Will standard C++ allow me to replace a string in a unicode-encoded text file?

E

Eric Lilja

Hello, I had what I thought was normal text-file and I needed to locate a
string matching a certain pattern in that file and, if found, replace that
string. I thought this would be simple but I had problems getting my
algorithm to work and in order to help me find the solution I decided to
print each line to screen as I read them.
Then, to my surprise, I noticed that there was a space between every
character as I outputted the lines to the screen. I opened the file in a
more competent text editor and it informed me the file was "encoded" in
U-DOS. What's that, unicode? Anyway, my question is, can I read and write
unicode text files using standard C++ or will I have to resort to platform
specific tools in order to accomplish what I want?

Thanks for reading and replying

/ Eric
 
J

Jerry Coffin

Eric said:
Hello, I had what I thought was normal text-file and I needed to
locate a string matching a certain pattern in that file and, if
found, replace that string. I thought this would be simple but I
had problems getting my algorithm to work and in order to help me
find the solution I decided to print each line to screen as I
read them. Then, to my surprise, I noticed that there was a space
between every character as I outputted the lines to the screen. I
opened the file in a more competent text editor and it informed
me the file was "encoded" in U-DOS. What's that, unicode? Anyway,
my question is, can I read and write unicode text files using
standard C++ or will I have to resort to platform specific tools
in order to accomplish what I want?

You should be able to read nearly any sort of file in standard C++. The
major question is how much work it'll be -- i.e. whether your library
already has code to handle the encoding used or not.

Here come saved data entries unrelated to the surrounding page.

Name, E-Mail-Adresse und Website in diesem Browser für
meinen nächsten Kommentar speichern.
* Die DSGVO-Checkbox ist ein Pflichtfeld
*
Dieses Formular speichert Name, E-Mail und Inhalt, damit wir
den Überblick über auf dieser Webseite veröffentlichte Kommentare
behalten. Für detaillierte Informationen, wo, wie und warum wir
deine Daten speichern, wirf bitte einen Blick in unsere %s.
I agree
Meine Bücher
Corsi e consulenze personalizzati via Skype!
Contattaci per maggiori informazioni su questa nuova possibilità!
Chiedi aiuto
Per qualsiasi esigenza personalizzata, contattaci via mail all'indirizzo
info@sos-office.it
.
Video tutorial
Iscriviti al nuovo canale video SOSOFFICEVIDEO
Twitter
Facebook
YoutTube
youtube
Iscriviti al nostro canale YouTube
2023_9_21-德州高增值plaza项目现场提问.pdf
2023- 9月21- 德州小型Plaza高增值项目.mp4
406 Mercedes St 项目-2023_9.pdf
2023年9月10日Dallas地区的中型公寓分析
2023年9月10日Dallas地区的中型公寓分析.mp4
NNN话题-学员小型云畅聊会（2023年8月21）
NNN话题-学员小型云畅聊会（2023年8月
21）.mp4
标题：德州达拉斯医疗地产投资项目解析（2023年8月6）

"U-DOS" doesn't mean much to me -- to get very far, you'll probably
want to look at something like a hex-dump of the file to figure out
what it really contains. Based on your description, it sounds as if it
_may_ have been written as UCS-2 or UTF-16 Unicode, but it's hard to
guess. If (nearly) every other byte is 00, one of those is a strong
possibility. Then again, if quite a few of the odd bytes aren't 00's,
it might still be UCS-2 (for example) but it's harder to say for sure.

If the file's truly properly written Unicode, then it's supposed to
start with a byte-order mark, and based on how that's been written, you
can pretty much figure out how the rest of the file should be decoded
as well. Unfortunately, an awful lot of files use (one of the several
forms of) Unicode encoding elsewhere, but leave out the byte-order
mark. In that case, you'll have to figure out the encoding on your own
-- there are heuristics to us to try to figure out (much as I've
outlined above) but none of them is perfect by any means.
 
E

Eric Lilja

:
You should be able to read nearly any sort of file in standard C++. The
major question is how much work it'll be -- i.e. whether your library
already has code to handle the encoding used or not.

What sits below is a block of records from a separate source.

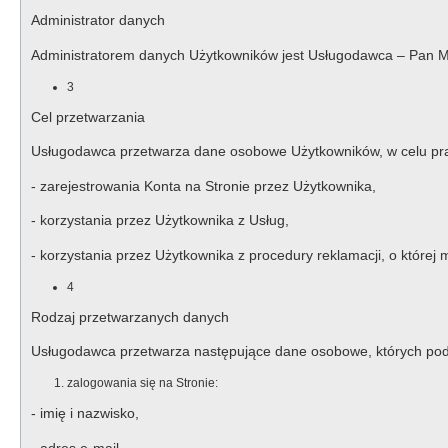
Administrator danych
Administratorem danych Użytkowników jest Usługodawca – Pan M
3
Cel przetwarzania
Usługodawca przetwarza dane osobowe Użytkowników, w celu pra
- zarejestrowania Konta na Stronie przez Użytkownika,
- korzystania przez Użytkownika z Usług,
- korzystania przez Użytkownika z procedury reklamacji, o które
4
Rodzaj przetwarzanych danych
Usługodawca przetwarza następujące dane osobowe, których poda
zalogowania się na Stronie:
- imię i nazwisko,
- adres e-mail,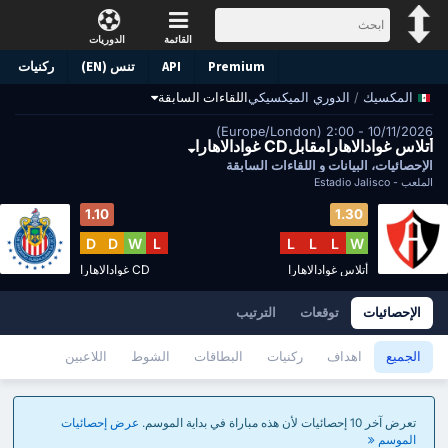
القائمة
الدوريات
Premium
API
تنس (EN)
ركنيات
/
الدوري الميكسيكي
اللقاءات السابقة
المكسيك
10/11/2026 - 2:00 (Europe/London)
أتلاس غوادالاهارامقابلCD غوادالاهارا
الإحصائيات، البيانات و اللقاءات السابقة
الملعب -
Estadio Jalisco
1.10
1.30
D
D
W
L
L
L
L
W
أتلاس غوادالاهارا
CD غوادالاهارا
الإحصائيات
توقعات
الترتيب
الجميع
اهداف
ركنيات
البطاقات
الشوط
اللاعبين
تعرض آخر 10 إحصائيات لأن هذه مباراة في بداية الموسم.
عرض إحصائيات
الموسم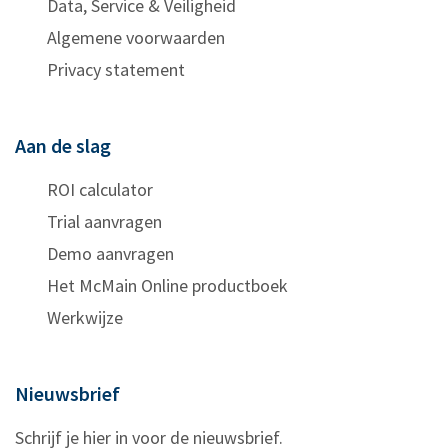
Data, Service & Veiligheid
Algemene voorwaarden
Privacy statement
Aan de slag
ROI calculator
Trial aanvragen
Demo aanvragen
Het McMain Online productboek
Werkwijze
Nieuwsbrief
Schrijf je hier in voor de nieuwsbrief.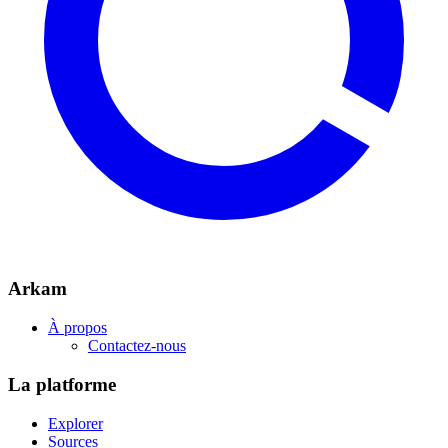
Arkam
À propos
Contactez-nous
La platforme
Explorer
Sources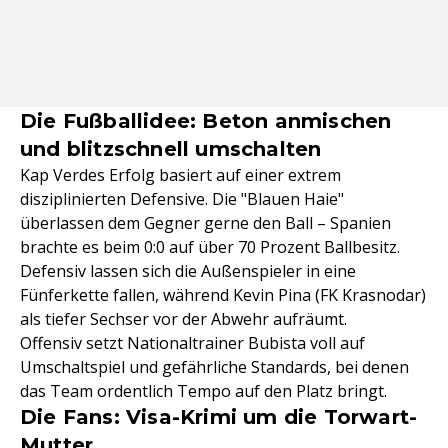
Die Fußballidee: Beton anmischen
und blitzschnell umschalten
Kap Verdes Erfolg basiert auf einer extrem
disziplinierten Defensive. Die "Blauen Haie"
überlassen dem Gegner gerne den Ball – Spanien
brachte es beim 0:0 auf über 70 Prozent Ballbesitz.
Defensiv lassen sich die Außenspieler in eine
Fünferkette fallen, während Kevin Pina (FK Krasnodar)
als tiefer Sechser vor der Abwehr aufräumt.
Offensiv setzt Nationaltrainer Bubista voll auf
Umschaltspiel und gefährliche Standards, bei denen
das Team ordentlich Tempo auf den Platz bringt.
Die Fans: Visa-Krimi um die Torwart-
Mutter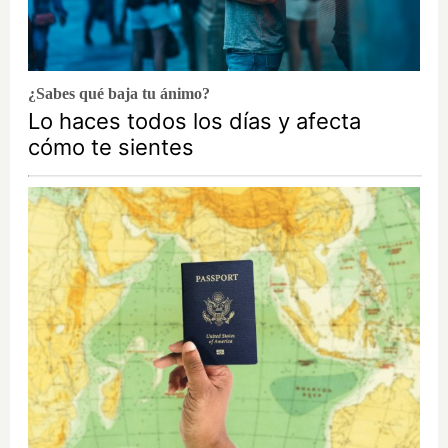
¿Sabes qué baja tu ánimo?
Lo haces todos los días y afecta
cómo te sientes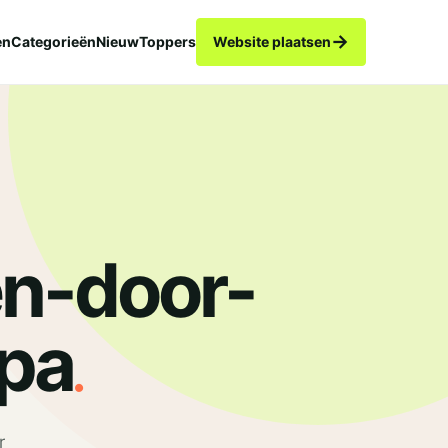
→
en
Categorieën
Nieuw
Toppers
Website plaatsen
en-door-
.
pa
r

"U-DOS" doesn't mean much to me -- to get very far, you'll probably
want to look at something like a hex-dump of the file to figure out
what it really contains. Based on your description, it sounds as if it
_may_ have been written as UCS-2 or UTF-16 Unicode, but it's hard to
guess. If (nearly) every other byte is 00, one of those is a strong
possibility. Then again, if quite a few of the odd bytes aren't 00's,
it might still be UCS-2 (for example) but it's harder to say for sure.

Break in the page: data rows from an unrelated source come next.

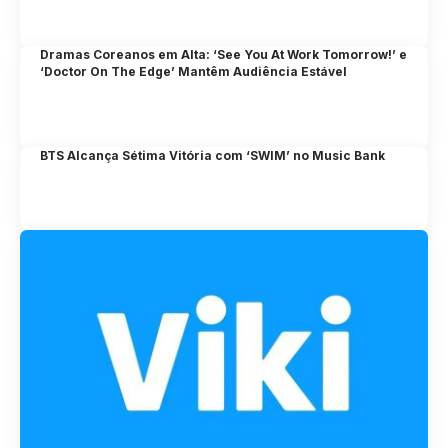
Dramas Coreanos em Alta: ‘See You At Work Tomorrow!’ e
‘Doctor On The Edge’ Mantêm Audiência Estável
BTS Alcança Sétima Vitória com ‘SWIM’ no Music Bank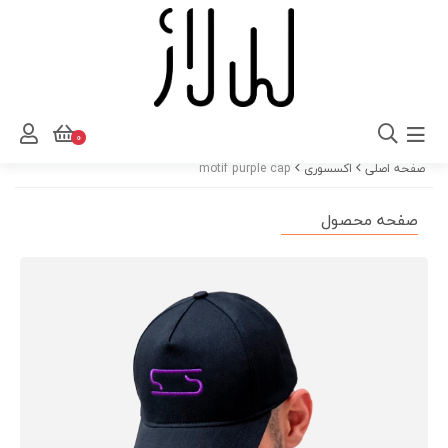
0
صفحه اصلی
اکسسوری
motif purple cap
صفحه محصول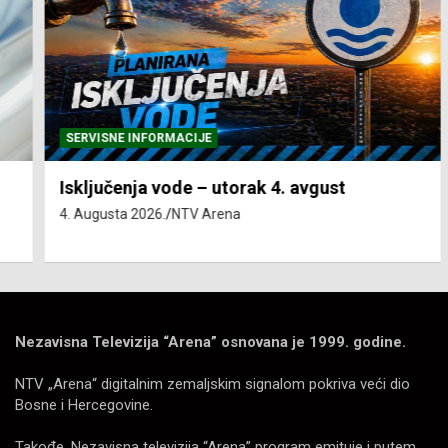
SERVISNE INFORMACIJE
Isključenja vode – utorak 4. avgust
4. Augusta 2026.
NTV Arena
Nezavisna Televizija “Arena” osnovana je 1999. godine.
NTV „Arena“ digitalnim zemaljskim signalom pokriva veći dio
Bosne i Hercegovine.
Takođe, Nezavisna televizija “Arena” program emituje i putem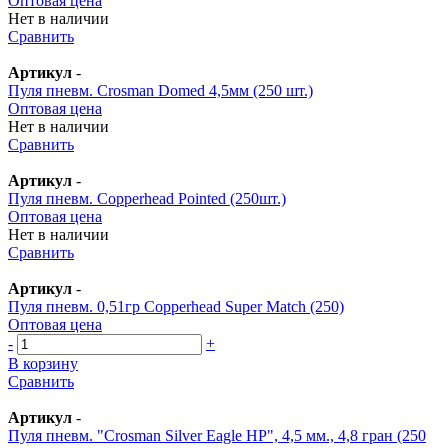
Оптовая цена
Нет в наличии
Сравнить
Артикул
-
Пуля пневм. Crosman Domed 4,5мм (250 шт.)
Оптовая цена
Нет в наличии
Сравнить
Артикул
-
Пуля пневм. Copperhead Pointed (250шт.)
Оптовая цена
Нет в наличии
Сравнить
Артикул
-
Пуля пневм. 0,51гр Copperhead Super Match (250)
Оптовая цена
-
+
В корзину
Сравнить
Артикул
-
Пуля пневм. "Crosman Silver Eagle HP", 4,5 мм., 4,8 гран (250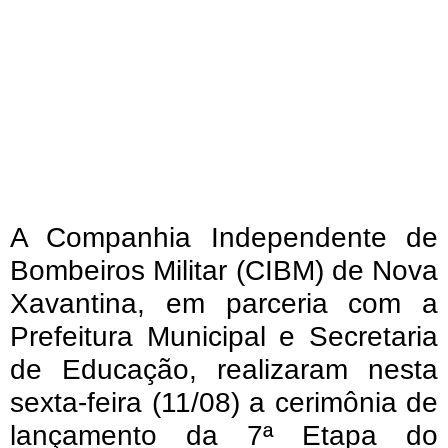
A Companhia Independente de
Bombeiros Militar (CIBM) de Nova
Xavantina, em parceria com a
Prefeitura Municipal e Secretaria
de Educação, realizaram nesta
sexta-feira (11/08) a cerimônia de
lançamento da 7ª Etapa do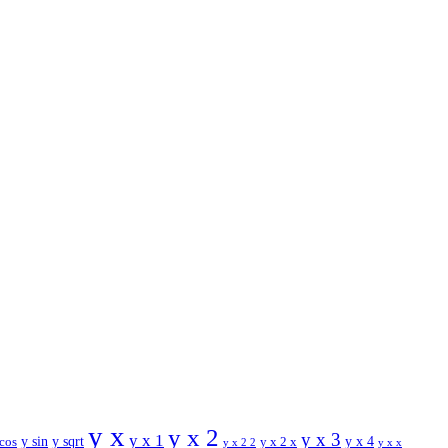
y x
y x 2
y x 3
y x 1
y sin
y sqrt
y x 2 x
y x 4
 cos
y x x
y x 2 2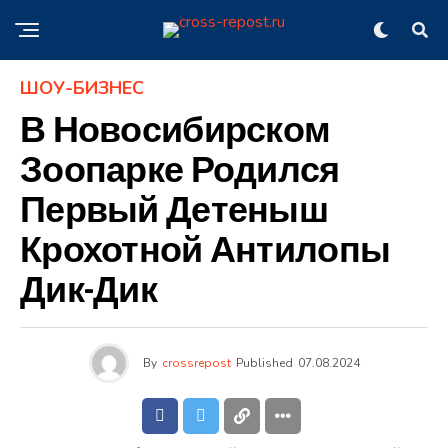
ШОУ-БИЗНЕС
В Новосибирском
Зоопарке Родился
Первый Детеныш
Крохотной Антилопы
Дик-Дик
By
crossrepost
Published
07.08.2024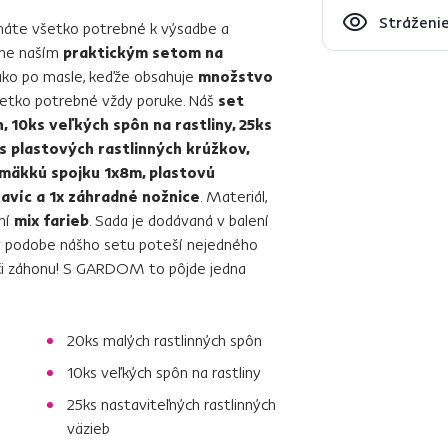
Stráženie
i máte všetko potrebné k výsadbe a
eme naším
praktickým setom na
 ako po masle, keďže obsahuje
množstvo
etko potrebné vždy poruke. Náš
set
, 10ks veľkých spôn na rastliny, 25ks
s plastových rastlinných krúžkov,
mäkkú spojku 1x8m, plastovú
kavíc a 1x záhradné nožnice
. Materiál,
ní
mix farieb
. Sada je dodávaná v balení
v podobe nášho setu poteší nejedného
a či záhonu! S GARDOM to pôjde jedna
20ks malých rastlinných spôn
10ks veľkých spôn na rastliny
25ks nastaviteľných rastlinných
väzieb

If the file's truly properly written Unicode, then it's supposed to
start with a byte-order mark, and based on how that's been written, you
can pretty much figure out how the rest of the file should be decoded
as well. Unfortunately, an awful lot of files use (one of the several
forms of) Unicode encoding elsewhere, but leave out the byte-order
mark. In that case, you'll have to figure out the encoding on your own
-- there are heuristics to us to try to figure out (much as I've
outlined above) but none of them is perfect by any means.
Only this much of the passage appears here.